=== Begin Enclosure ===

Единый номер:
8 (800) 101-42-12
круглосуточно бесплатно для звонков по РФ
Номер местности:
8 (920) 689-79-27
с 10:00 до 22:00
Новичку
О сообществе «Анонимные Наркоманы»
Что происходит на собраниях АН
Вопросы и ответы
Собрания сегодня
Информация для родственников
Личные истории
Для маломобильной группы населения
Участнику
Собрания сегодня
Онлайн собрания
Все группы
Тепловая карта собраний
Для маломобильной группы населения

=== End Enclosure ===
=== Begin Enclosure ===

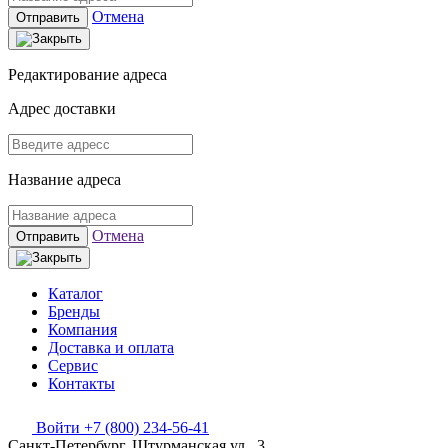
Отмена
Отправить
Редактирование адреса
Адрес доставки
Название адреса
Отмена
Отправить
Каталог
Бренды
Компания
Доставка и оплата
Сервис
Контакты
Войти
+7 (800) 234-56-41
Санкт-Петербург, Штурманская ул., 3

=== End Enclosure ===
=== Begin Enclosure ===

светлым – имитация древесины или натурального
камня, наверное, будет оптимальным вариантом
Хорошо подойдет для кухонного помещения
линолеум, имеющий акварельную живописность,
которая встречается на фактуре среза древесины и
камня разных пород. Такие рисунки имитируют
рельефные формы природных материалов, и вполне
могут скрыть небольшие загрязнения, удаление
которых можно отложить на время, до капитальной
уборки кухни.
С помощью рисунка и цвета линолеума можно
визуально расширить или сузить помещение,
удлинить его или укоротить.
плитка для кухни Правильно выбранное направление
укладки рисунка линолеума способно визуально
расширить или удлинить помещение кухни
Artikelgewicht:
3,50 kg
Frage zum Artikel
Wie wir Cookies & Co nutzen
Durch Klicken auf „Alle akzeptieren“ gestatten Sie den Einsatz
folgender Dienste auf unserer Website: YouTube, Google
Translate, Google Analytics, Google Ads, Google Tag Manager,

=== End Enclosure ===

▶ [Your assignment]:
Each line that contains the string "линолеума" should be copied from the data above.

▶ [Your solution]:
С помощью рисунка и цвета линолеума можно
укладки рисунка линолеума способно визуально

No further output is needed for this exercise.